# Information supplied
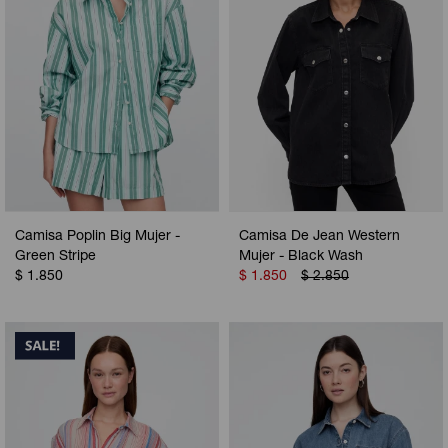
Camisa Poplin Big Mujer -
Camisa De Jean Western
Green Stripe
Mujer - Black Wash
$
1.850
$
1.850
$
2.850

# Exercise details
Whenever the string "Camisa" turns up in a line of the data, copy that line.

# Solution to this exercise
Camisa Poplin Big Mujer -
Camisa De Jean Western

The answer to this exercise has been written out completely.